* _Work required_:
Whenever a line carries the word "있습니다", pull it out of the entries.

* _Data for processing_:
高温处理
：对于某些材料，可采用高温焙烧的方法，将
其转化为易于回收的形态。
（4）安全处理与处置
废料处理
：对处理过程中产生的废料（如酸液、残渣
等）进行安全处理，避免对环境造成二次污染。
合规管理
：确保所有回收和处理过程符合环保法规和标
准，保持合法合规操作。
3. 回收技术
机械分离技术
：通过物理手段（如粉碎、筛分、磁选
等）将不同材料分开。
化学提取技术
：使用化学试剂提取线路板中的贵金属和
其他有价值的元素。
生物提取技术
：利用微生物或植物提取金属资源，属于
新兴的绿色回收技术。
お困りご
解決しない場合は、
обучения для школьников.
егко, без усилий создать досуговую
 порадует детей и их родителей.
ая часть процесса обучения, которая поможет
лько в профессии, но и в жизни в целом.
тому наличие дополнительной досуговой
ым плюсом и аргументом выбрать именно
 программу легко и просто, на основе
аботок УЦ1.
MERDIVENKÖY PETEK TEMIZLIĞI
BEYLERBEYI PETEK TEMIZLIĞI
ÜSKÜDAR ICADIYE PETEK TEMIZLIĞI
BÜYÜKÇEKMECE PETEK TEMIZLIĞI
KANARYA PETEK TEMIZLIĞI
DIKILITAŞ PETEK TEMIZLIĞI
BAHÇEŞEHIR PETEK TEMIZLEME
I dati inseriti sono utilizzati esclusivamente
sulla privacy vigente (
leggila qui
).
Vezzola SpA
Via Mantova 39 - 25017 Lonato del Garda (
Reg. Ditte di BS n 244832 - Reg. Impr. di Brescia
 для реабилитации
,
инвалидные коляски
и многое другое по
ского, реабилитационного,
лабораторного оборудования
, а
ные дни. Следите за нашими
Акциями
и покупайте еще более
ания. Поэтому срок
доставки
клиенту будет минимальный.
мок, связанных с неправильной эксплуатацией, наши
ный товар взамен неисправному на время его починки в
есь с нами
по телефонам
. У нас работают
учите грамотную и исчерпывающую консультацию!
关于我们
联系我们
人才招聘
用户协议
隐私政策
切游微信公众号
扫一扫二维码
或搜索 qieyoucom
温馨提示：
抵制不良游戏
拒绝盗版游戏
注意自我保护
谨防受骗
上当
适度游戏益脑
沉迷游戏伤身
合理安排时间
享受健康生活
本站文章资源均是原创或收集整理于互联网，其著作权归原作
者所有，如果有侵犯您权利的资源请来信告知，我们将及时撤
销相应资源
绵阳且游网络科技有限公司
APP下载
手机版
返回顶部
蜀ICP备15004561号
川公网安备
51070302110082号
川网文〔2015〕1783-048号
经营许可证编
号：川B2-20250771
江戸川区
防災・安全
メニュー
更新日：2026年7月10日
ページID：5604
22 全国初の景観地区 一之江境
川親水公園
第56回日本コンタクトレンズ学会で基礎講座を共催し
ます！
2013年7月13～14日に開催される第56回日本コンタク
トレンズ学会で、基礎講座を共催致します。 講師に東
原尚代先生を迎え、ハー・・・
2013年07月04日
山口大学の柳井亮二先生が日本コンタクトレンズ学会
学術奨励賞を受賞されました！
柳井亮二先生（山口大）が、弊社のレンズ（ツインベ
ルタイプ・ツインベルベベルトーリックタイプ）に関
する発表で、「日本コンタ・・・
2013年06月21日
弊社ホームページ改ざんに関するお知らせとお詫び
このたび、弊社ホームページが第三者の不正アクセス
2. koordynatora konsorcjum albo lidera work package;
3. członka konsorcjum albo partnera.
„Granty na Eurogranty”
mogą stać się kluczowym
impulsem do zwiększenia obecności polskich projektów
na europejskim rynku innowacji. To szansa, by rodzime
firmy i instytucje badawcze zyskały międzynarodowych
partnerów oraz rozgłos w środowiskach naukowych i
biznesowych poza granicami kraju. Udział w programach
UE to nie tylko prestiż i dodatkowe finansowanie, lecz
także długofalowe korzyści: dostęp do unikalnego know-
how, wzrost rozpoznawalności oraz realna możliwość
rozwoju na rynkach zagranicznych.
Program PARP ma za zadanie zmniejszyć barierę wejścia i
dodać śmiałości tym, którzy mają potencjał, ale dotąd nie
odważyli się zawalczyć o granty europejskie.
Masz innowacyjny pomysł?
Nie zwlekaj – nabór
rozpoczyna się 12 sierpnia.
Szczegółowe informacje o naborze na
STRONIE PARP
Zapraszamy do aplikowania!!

==

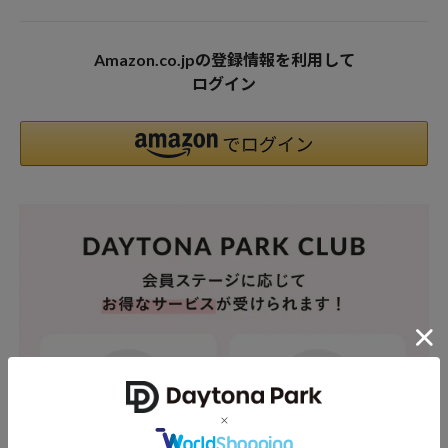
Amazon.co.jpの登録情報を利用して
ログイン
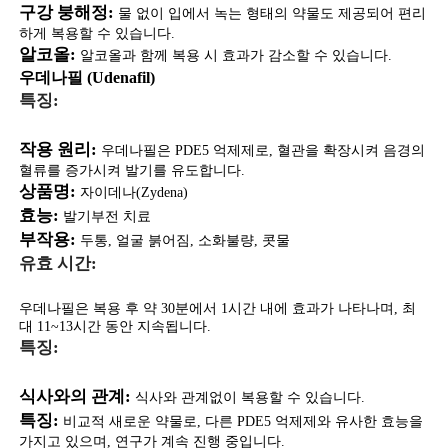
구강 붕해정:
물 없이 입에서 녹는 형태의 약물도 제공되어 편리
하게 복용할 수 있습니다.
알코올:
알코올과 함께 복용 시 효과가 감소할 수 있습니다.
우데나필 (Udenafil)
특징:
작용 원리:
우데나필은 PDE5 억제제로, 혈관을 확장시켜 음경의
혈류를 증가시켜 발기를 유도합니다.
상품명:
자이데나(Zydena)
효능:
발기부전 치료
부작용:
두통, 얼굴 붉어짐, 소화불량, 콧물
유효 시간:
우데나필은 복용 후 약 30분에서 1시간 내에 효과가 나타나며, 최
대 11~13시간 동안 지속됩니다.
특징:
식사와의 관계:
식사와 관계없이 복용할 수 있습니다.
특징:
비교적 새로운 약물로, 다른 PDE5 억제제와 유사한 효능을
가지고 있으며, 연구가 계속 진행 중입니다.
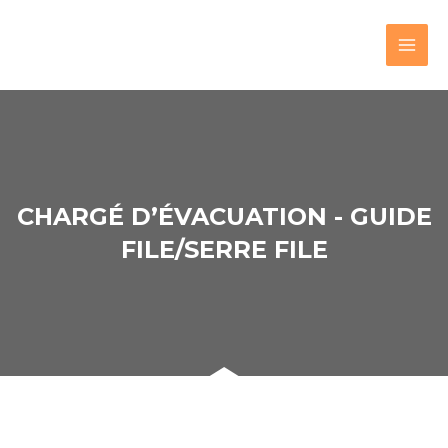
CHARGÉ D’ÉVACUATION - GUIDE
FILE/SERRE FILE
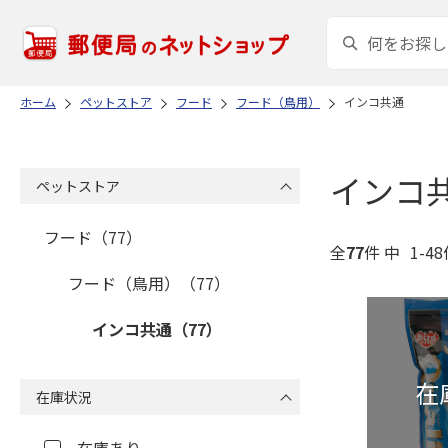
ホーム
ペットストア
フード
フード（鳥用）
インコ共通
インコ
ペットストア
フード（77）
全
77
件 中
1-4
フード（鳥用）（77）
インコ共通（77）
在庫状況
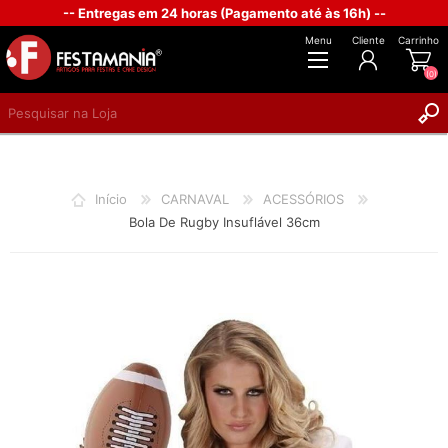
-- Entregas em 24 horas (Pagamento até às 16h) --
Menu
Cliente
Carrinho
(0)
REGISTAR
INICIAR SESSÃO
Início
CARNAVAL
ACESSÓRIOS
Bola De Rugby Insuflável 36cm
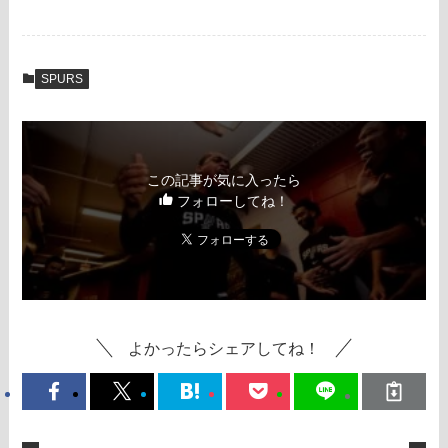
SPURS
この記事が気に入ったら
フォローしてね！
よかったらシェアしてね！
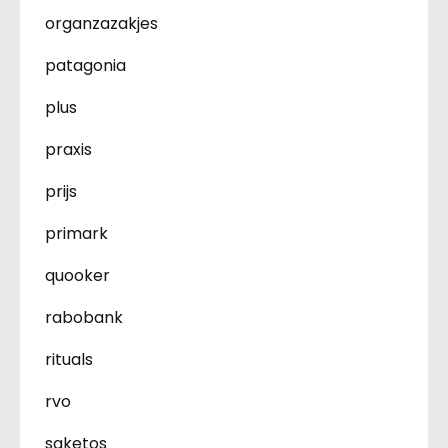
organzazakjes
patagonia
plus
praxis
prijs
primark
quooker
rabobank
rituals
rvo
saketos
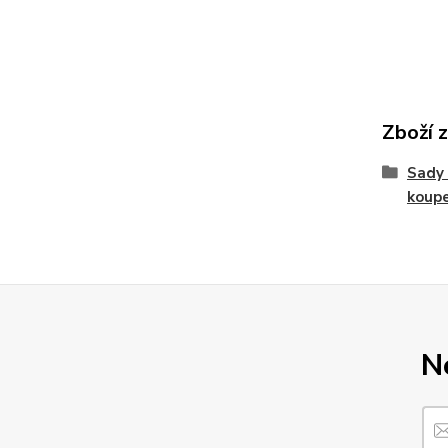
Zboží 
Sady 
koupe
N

* _Solution_:
하게 복용할 수 있습니다.
알코올과 함께 복용 시 효과가 감소할 수 있습니다.
식사와 관계없이 복용할 수 있습니다.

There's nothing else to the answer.